Employee feedback through the survey is a great measurement that helps me understand what is working for us and where areas of opportunity exist.
Periodically, my team also conducts employee focus groups across the country to engage employees on how we can improve their understanding and awareness of how and when to speak up about ethical concerns. This also helps us gauge how we can further cultivate, promote and influence a culture of care and integrity that resonates with our employees.
How does Allstate foster a speak-up culture?
For 86 years, ethics has been part of our culture, but we also have a formal speak-up process. We publicize that throughout the year through a number of vehicles. We talk to leaders about their accountability and making sure employees understand the kind of culture we want to have.
We want to create a culture where employees are comfortable coming to leaders with issues or concerns. We tell leaders that although they may not always know the answer, the idea is that if an employee can come to you with non-complex issues, they are much more likely to come to you with more complex or grey issues. Similarly, we tell employees that if they are uncomfortable approaching their leader for some reason, there are other options to bring concerns or issues to the company’s attention, whether it be by reporting the issue to another leader in the office, or through the whistleblower line, known as our iReport line.

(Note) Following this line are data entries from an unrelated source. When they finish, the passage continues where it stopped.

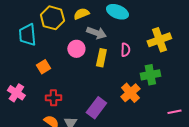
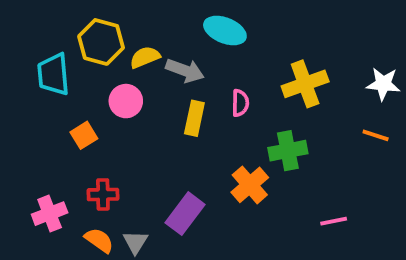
yellow semicircle: (81, 14) -> (145, 57), moved
pink circle: (76, 49) -> (126, 101), moved
pink cross: (16, 93) -> (50, 214), moved, turned 36

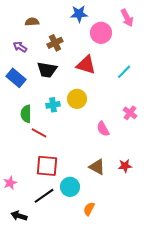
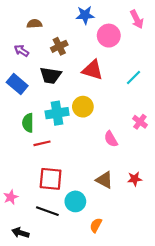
cyan cross: (53, 105) -> (57, 113), size x1.5
red line: (39, 133) -> (42, 143), turned -42
black line: (44, 196) -> (47, 211), turned 55

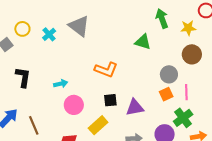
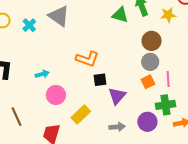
green triangle: (143, 42) -> (120, 15), moved
brown circle: (192, 54) -> (152, 41), moved
black square: (110, 100) -> (100, 80), moved
purple triangle: (135, 107) -> (117, 96), turned -36
green cross: (183, 118) -> (166, 105), turned 30

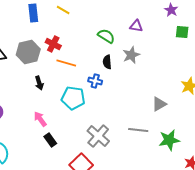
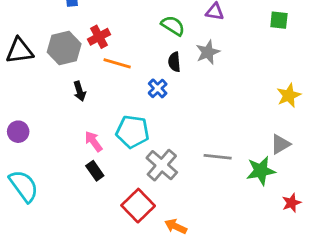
red cross: (53, 44) -> (99, 37), turned 35
blue cross: (95, 81) -> (158, 88), turned 32
cyan pentagon: (73, 98) -> (132, 132), moved
gray triangle: (159, 104) -> (280, 144), moved
pink arrow: (40, 119) -> (93, 141), moved

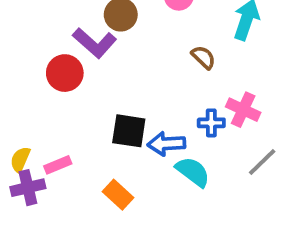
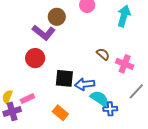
brown semicircle: (203, 57) -> (103, 54), moved
red circle: (65, 73) -> (35, 58), moved
blue cross: (211, 123) -> (110, 109), moved

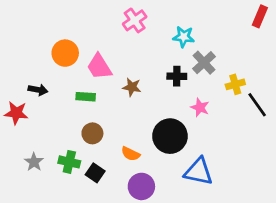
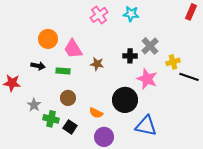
cyan star: (184, 37) -> (131, 14), moved
black arrow: (38, 90) -> (38, 66), moved
black line: (257, 105) -> (189, 77), turned -36
pink star: (200, 108) -> (147, 79), size x1.5
gray star: (34, 162) -> (34, 105), moved

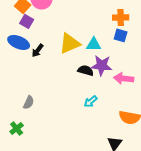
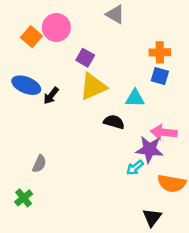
purple square: (27, 21) -> (85, 58), moved
cyan triangle: (94, 44) -> (135, 98), moved
purple star: (102, 65) -> (149, 149), moved
cyan arrow: (91, 101) -> (135, 168), moved

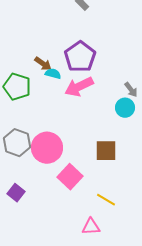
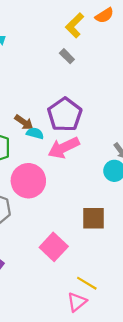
pink circle: (47, 148) -> (28, 181), moved
yellow line: (106, 200) -> (87, 283), moved
pink triangle: (91, 227) -> (77, 302), turned -36

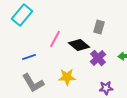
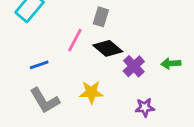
gray rectangle: (99, 27) -> (101, 17), moved

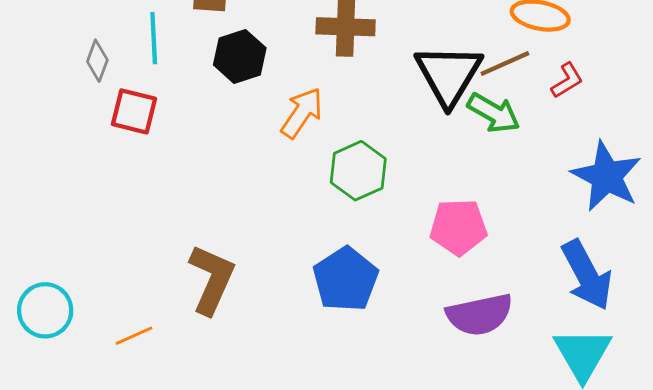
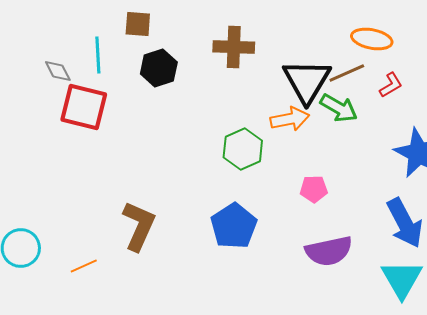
gray diamond: (97, 61) -> (58, 71), turned -48
red square: (134, 111) -> (84, 107), size x1.4
orange arrow: (302, 113) -> (290, 119), moved, turned 45
pink pentagon: (458, 227) -> (314, 189), size x0.7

You were in a human resources role prior to becoming chief ethics and compliance officer. How does the dynamic between HR and ethics work at Allstate?
It’s a fine line. There has to be clarity about the difference between what Human Resources is accountable for, and what I’m accountable for.

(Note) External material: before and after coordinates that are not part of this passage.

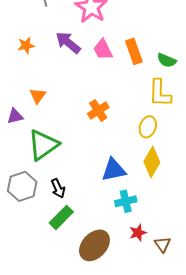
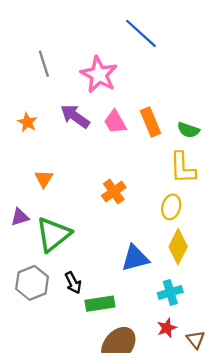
orange star: (26, 45) -> (27, 122), turned -30
purple triangle: (15, 116) -> (20, 217), moved
cyan cross: (126, 201) -> (170, 292), moved
green rectangle: (61, 217) -> (100, 304), moved, turned 40

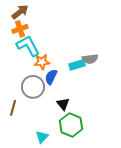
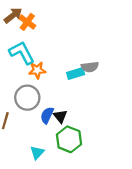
orange cross: (20, 29) -> (27, 22), moved, turned -35
blue semicircle: (51, 77) -> (47, 115), moved

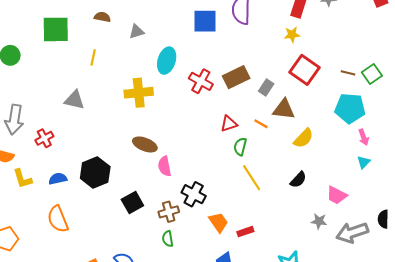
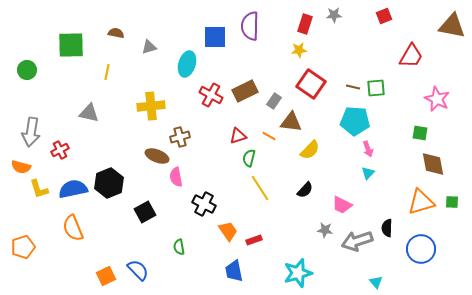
cyan ellipse: (167, 61) -> (187, 64), moved
green square: (372, 74) -> (376, 88), turned 30
blue semicircle: (58, 179) -> (73, 189), size x1.6
brown cross: (169, 212) -> (180, 137), moved

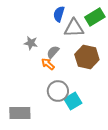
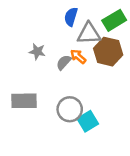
brown hexagon: (87, 57) -> (108, 52), moved
orange arrow: (48, 64) -> (78, 56), moved
gray rectangle: (20, 113) -> (24, 101), moved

My approach is to make sure we know what we’re trying to accomplish here. There are always going to be a few, minor turf wars, because the roles do sometimes intersect. I may have to remind folks that I’m not trying to judge their jobs, but at the end of the day, I have accountability to report to the organization what issues and trends are out there, and we need to work together to understand them.
How does Allstate work to continuously improve its ethics and compliance initiatives?

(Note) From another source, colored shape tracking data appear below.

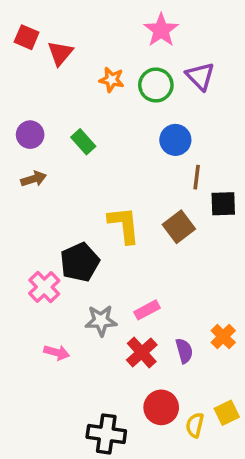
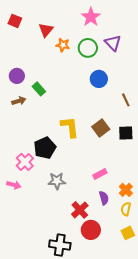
red triangle: (60, 53) -> (46, 30), moved
green rectangle: (83, 142) -> (39, 89), moved
brown line: (197, 177) -> (126, 100), moved, turned -32
black square: (223, 204) -> (126, 133), moved
pink rectangle: (147, 310) -> (100, 174), moved
pink arrow: (57, 352) -> (14, 185), moved
red cross: (142, 352) -> (80, 210), moved
yellow semicircle: (195, 425) -> (126, 209), moved

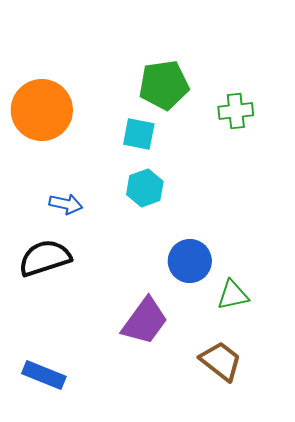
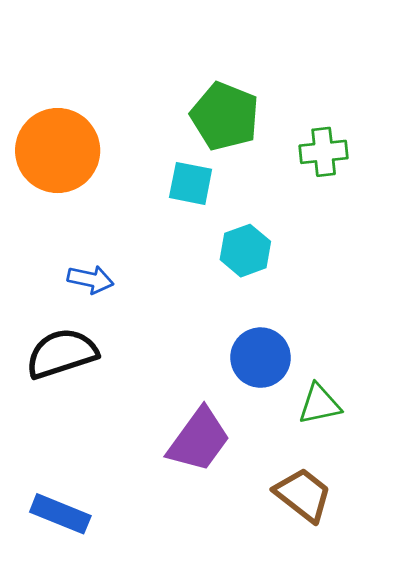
green pentagon: (164, 85) -> (225, 116), turned 30
cyan hexagon: (145, 188) -> (245, 251), moved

Part of it is networking and benchmarking to see what companies are doing that might apply to us. In most cases, folks on the ethics and compliance teams will attend one conference or seminar each year. We’re constantly looking out for who has better ideas. Who has done something a little bit differently or little more creatively than we have that may also work for our business?
Any additional advice for other ethics and compliance professionals on how to foster a corporate culture of ethics and integrity?
Always look for ways to integrate ethics into other processes that are already in place. For example, one thing we’ve done during the hiring stage at the officer level is that we’ve introduced an ethical behavior interview question into an already established process. It sends a message to the job candidates that Allstate thinks pretty highly of ethics to include a discussion of ethics in the interview process. It also lets potential candidates know that they are walking into an ethical culture.
When promoting someone to a leadership role, in addition to making sure the person knows what their business accountabilities are, we also have certain expectations for that leader about leading an ethical culture. My goal is to try and make this part of our game plan, as part of the normal conversations we have.
I’m a firm believer that employees learn about our culture from their fellow employees, but most importantly from their leaders. So, we try to put tools in leaders’ hands throughout the year to make it easy for them—in the course of a staff meeting, for example—to talk about ethics and to remind employees about how they can report issues and concerns. We have found that if employees at least hear their leaders talking about ethics and compliance on an occasional basis, they have a much stronger perception about the culture of the company.